Les silences qui tuent

Dans un des commentaires de mon billet précédent, il est écrit ceci: « étant adepte forcenée du dialogue, les trop longs silences me tuent. D'ailleurs, la communication n'est-elle pas indispensable dans toute relation? ».



Pour ma part j'ai toujours considéré que le silence était l'ennemi d'une relation et qu'à la longue il pouvait la tuer. Dans la phrase que je cite il y a une nuance: « les trop longs silence me tuent ». Elle me semble plus juste. Ce n'est pas seulement le silence en lui-même, ou sa durée, qui tue la relation, mais le fait qu'un des partenaires vive mal ce silence. C'est le décalage du ressenti de chacun par rapport au silence.
S'il convient aux deux, il n'y a pas de problème...

 

La communication est-elle indispensable dans toute relation ?
J'ai tendance à penser que la relation est communication. Sans communication il n'y aura pas de relation. Encore faut-il savoir ce que désigne le terme "communication", en terme de nature et de fréquence. Dire bonjour au marchand de journaux chaque matin, c'est dèjà de la communication. Envoyer ses voeux une fois par an c'est aussi de la communication. Ce sont des formes de relation. Certes assez minimalistes...

 

A l'évidence, quand je dis que le silence me tue, je pense à des relations plus proches. La perception de ce silence correspond alors à une frustration, un manque de communication.

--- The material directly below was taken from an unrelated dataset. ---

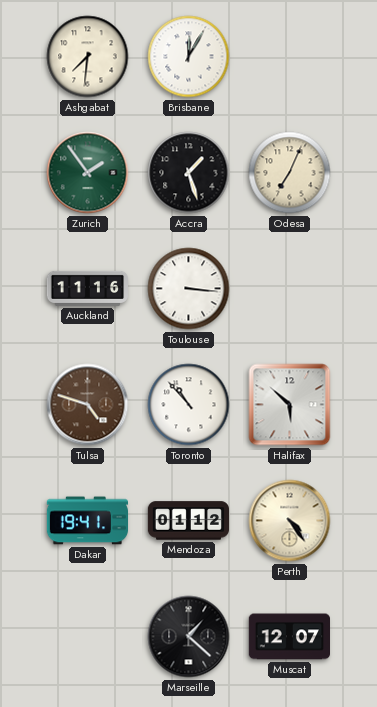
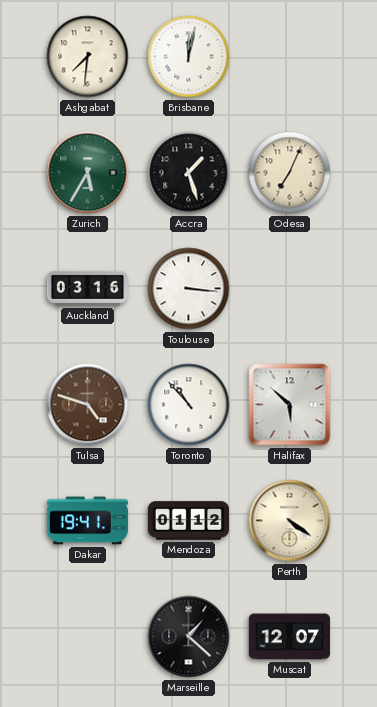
Brisbane: 12:05 -> 12:02
Zurich: 1:54 -> 5:35
Auckland: 11:16 -> 03:16
Perth: 4:24 -> 4:21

Mes besoins ne sont pas comblés par mon partenaire relationnel. Peut-être parce que nous n'avons pas les mêmes besoins, ou pas les mêmes canaux de communication, ou encore parce que le silence exprime des non-dits, ces faux-silences bavards.

 

Ce n'est ni que j'aurais trop de besoins, ni que l'autre s'exprimerait insuffisamment. Il n'y a pas de norme en la matière, juste une nécessité d'adéquation.

 

Je parle là de communication et de silence au sens large: cela ne passe pas que par les mots, mais aussi par le toucher, les regards, la sexualité... Toute forme de communication a ses formes de silence. Et il est heureux que le silence d'une ou plusieurs formes se produise lorsqu'un mode de communication est en action. Lorsque tous les modes sont silencieux durablement, ça peut devenir inquiétant...

 

Pour ma part je sais que le besoin de communication correspond à la fois à un désir de partage et à celui d'être rassuré sur la qualité de la relation. Si le silence dure trop, je peux me trouver frustré de partage et/ou en manque de réassurance. Lorsque la relation me convient cet état n'existe pas puisque je peux communiquer sans me poser de questions. Plus elle est installée et plus j'ai de réserves d'autonomie sans communication.
Là où ça devient problématique c'est lorsque mes besoins ne correspondent pas à ceux de l'autre. Quand l'un des deux veut "plus" et que l'autre donne "moins" (selon une vision tout à fait subjective). Il y a alors processus évolutif, l'un tendant à se "rapprocher" et l'autre à "s'éloigner". Si les besoins de l'un et l'autre ne sont pas réciproquement pris en compte, la crise ne tardera pas. Dans une relation proche, syndrôme d'abandon et syndrôme d'étouffement s'opposeront.

 

C'est une phase particulièrement délicate, parce qu'elle ne peut se résoudre que par là où elle pose problème: la communication. On ne résoud rien sans communiquer, sans s'écouter, sans prendre en compte les besoins de l'autre. Or c'est précisément la différence dans les modes de communication qui est au coeur de la problématique...

 

J'ai vécu différentes relations dans lesquelles il y avait des problèmes de communication. Toutes celles qui se sont résolues sont passées par la communication. Toutes celles qui sont devenues ou restées problématiques ont été confrontées à une forme de silence. Que ce soit par le non-dit, le déni, la fuite, ou le refus de dialogue pour quelque raison que ce soit.

 

Voila pourquoi je ne serai jamais adepte du silence.

 

Ceci dit je conçois qu'il puisse être utile, en certaines circonstances, afin d'éviter une surenchère dans la crise. A condition qu'il ne devienne pas prétexte systématique pour éviter le dialogue nécessaire. Combien de relations se sont-elles ainsi disloquées à cause d'un déficit de communication ouverte et sincère...

 

 

Commentaires
I
François, lorsque le silence et celui de la paix, il est très doux. C'est lorsqu'il est inquiétant, ou forcé, qu'il devient lourd...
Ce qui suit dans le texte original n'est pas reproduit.